● **TRY IT**
Find every line below where the word "WordPress" occurs. Then say how many there are, giving only the number.

● **DATASET CONTENT**
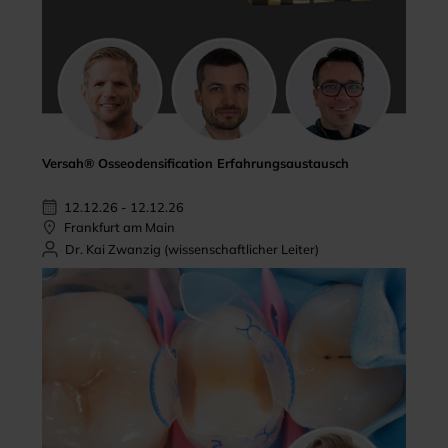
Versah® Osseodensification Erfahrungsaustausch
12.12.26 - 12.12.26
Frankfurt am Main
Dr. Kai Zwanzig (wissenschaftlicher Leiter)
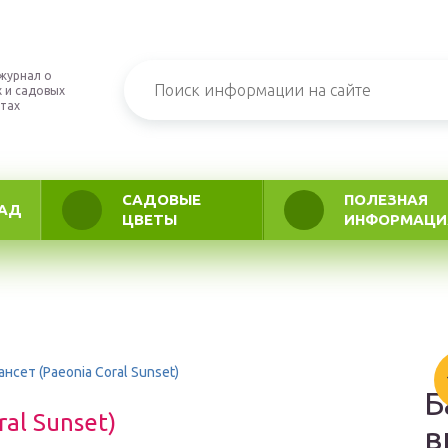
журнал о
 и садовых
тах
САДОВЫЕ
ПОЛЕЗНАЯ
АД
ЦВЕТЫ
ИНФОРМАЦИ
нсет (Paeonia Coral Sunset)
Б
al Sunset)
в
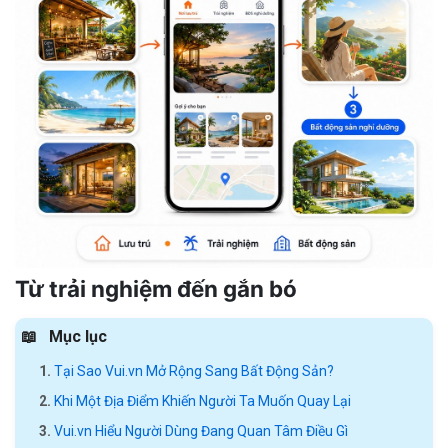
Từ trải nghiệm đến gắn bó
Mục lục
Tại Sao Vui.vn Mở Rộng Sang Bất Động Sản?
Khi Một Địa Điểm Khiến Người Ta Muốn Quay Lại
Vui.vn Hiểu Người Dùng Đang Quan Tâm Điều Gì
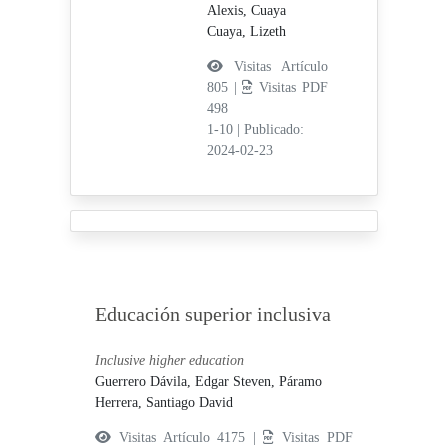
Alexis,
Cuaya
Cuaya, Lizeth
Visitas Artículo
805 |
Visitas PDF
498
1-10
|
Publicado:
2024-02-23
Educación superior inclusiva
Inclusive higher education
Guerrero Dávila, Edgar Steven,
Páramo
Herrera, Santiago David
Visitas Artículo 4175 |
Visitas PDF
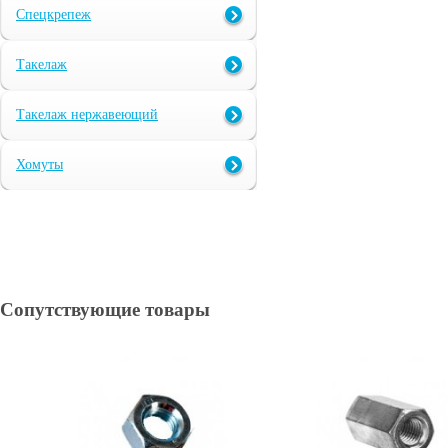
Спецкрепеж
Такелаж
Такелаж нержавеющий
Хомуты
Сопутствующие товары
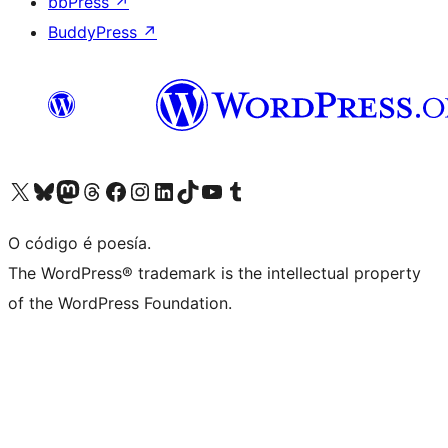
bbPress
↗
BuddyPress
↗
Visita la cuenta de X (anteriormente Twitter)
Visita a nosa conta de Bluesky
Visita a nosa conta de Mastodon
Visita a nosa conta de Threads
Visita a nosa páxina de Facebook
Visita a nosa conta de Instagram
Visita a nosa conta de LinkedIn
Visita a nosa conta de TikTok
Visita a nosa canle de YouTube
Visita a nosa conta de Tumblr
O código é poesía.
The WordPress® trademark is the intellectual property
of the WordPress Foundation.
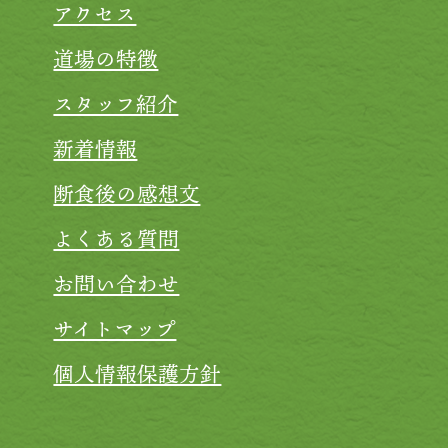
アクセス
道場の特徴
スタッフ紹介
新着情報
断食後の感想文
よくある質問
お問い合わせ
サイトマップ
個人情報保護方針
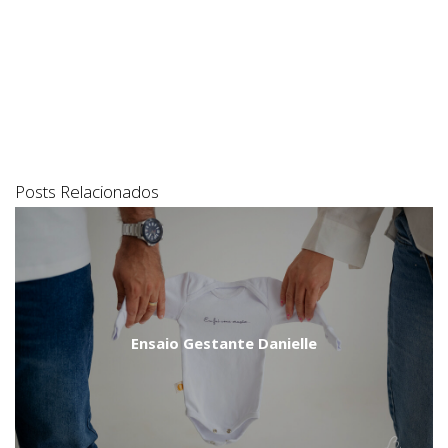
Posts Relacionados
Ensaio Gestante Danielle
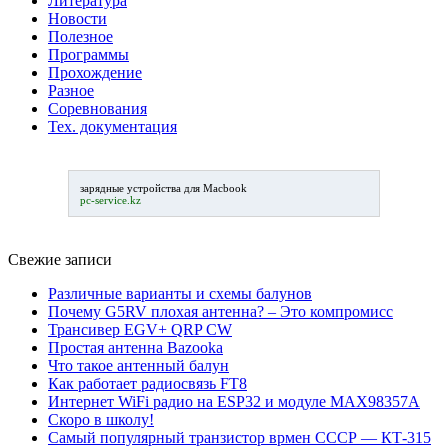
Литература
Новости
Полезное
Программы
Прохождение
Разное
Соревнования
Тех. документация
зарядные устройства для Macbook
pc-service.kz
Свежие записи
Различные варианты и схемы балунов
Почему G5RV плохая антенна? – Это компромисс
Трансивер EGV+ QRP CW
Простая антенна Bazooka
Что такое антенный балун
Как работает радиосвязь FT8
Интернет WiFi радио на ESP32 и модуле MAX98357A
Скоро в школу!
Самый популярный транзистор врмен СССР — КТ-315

● **EXERCISE OUTPUT**
2